Aqui está o que o estudo descobriu, dividido de forma simples:

A Pesquisa com a Equipe

Os pesquisadores enviaram um questionário a 412 membros da equipe de um grande centro de câncer na Itália (o IRST "Dino Amadori"). Apenas cerca de 1 em cada 4 (26%) realmente o preencheu. Isso é um pouco como enviar um menu para todo um restaurante e receber apenas alguns pedidos de volta, mas ainda é o suficiente para ter uma boa ideia do clima na cozinha.
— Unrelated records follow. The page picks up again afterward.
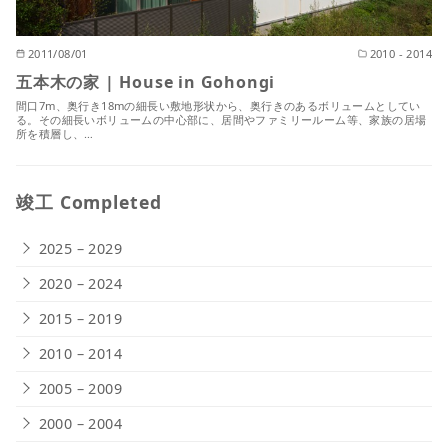
2011/08/01
2010 - 2014
五本木の家 | House in Gohongi
間口7m、奥行き18mの細長い敷地形状から、奥行きのあるボリュームとしてい
る。その細長いボリュームの中心部に、居間やファミリールーム等、家族の居場
所を積層し、…
竣工 Completed
2025 – 2029
2020 – 2024
2015 – 2019
2010 – 2014
2005 – 2009
2000 – 2004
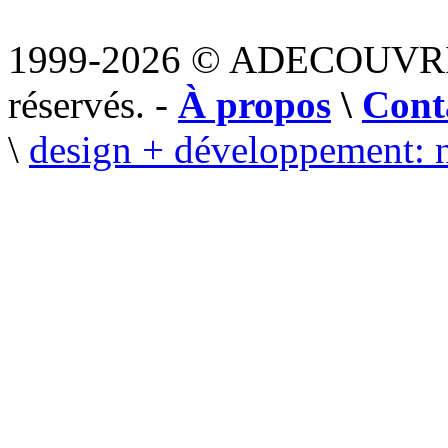
1999-2026 © ADECOUVR
réservés. -
À propos
\
Cont
\
design + développement:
As pessoas que responderam eram majoritariamente mulheres, a maioria com menos de 45 anos e, em sua maioria, médicos, enfermeiros e psicólogos.

A "Lacuna de Receitas"

Quando perguntados se já haviam feito algum curso ou workshop sobre esses "acompanhamentos" (Medicina Integrativa), 57% da equipe disse "Não". Eles nunca haviam sido ensinados as receitas.

No entanto, a cozinha estava faminta por conhecimento. Cerca de 66% da equipe disse que estava muito interessada ou bastante interessada em aprender a usar essas ferramentas. Eles queriam saber como ajudar seus pacientes a se sentirem melhor, mas sentiam que lhes faltava o manual de instruções.

O Que Eles Realmente Usam

O estudo perguntou duas coisas:

  1. O que você usa em si mesmo?
    • A equipe usou principalmente suplementos, probióticos e massagem para o seu próprio bem-estar.
    • Eles quase nunca usaram "terapia verde" (jardinagem), arteterapia ou musicoterapia para si mesmos.
  2. O que você recomenda aos pacientes?
    • Ao falar com os pacientes, eles sugeriram com mais frequência suplementos, probióticos e acupuntura.
    • Eles raramente recomendaram arteteria, musicoterapia ou jardinagem.

É como se os chefs se sentissem confortáveis em entregar vitaminas e dar uma massagem rápida, mas não soubessem como guiar um paciente a uma aula de pintura ou a uma sessão de música.

A Mentalidade de "Cuidado"

A pesquisa também fez algumas perguntas profundas sobre como a equipe vê o cuidado com o câncer.

  • O Mito da "Desesperança": Uma enorme maioria (93,5%) discordou fortemente da ideia de que "não se pode cuidar de alguém se a pessoa não puder ser curada". Eles acreditam que, mesmo quando uma cura não é possível, ainda há muito o que cuidar.
  • O Fator "Espírito": Cerca de dois terços da equipe acredita que as crenças espirituais de um paciente desempenham um papel importante em sua cura, como um ingrediente secreto que ajuda o corpo a se recuperar.
  • A Crença na "Caixa de Ferramentas": A maioria da equipe concordou que ter uma caixa de ferramentas mais ampla (conhecer tanto a medicina padrão quanto os métodos integrativos) torna os pacientes mais felizes, embora cerca de metade ainda estivesse incerta sobre este ponto específico.

A Principal Conclusão

O estudo conclui que, embora a equipe deste centro de câncer italiano esteja muito aberta à ideia de Medicina Integrativa e queira ajudar seus pacientes de uma forma "integral", eles sentem que carecem de treinamento para fazer isso de forma segura e eficaz.

Os autores sugerem que o centro precisa construir um "percurso de formação" — essencialmente uma escola de culinária para a equipe — para que possam aprender essas novas receitas. Isso não é sobre mudar o prato principal (o tratamento do câncer), mas sim sobre dar à equipe a confiança para adicionar os acompanhamentos certos para melhorar a qualidade de vida do paciente.

Em resumo: A equipe quer servir uma refeição completa aos seus pacientes, mas estão pedindo as receitas e o treinamento para fazê-lo corretamente.